# Data supplied:
········

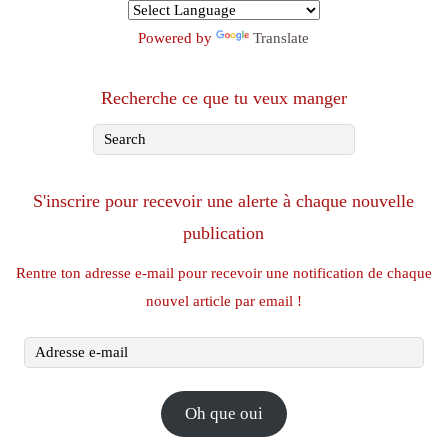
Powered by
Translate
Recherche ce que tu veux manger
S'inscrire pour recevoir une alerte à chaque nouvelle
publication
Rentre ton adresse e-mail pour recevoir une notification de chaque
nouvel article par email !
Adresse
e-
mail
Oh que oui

········

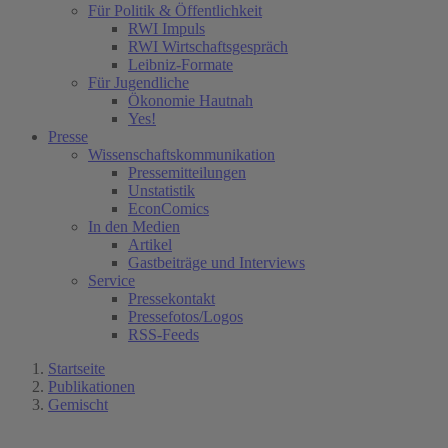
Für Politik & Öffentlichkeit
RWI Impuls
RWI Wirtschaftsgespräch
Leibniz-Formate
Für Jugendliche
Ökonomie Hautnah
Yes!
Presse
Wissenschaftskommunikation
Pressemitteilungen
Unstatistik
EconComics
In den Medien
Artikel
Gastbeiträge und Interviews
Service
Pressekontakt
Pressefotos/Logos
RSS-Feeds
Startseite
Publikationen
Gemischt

········

# Your task:
Search the entries for the word "pour" and gather every line where it appears.

# Exercise response:
S'inscrire pour recevoir une alerte à chaque nouvelle
Rentre ton adresse e-mail pour recevoir une notification de chaque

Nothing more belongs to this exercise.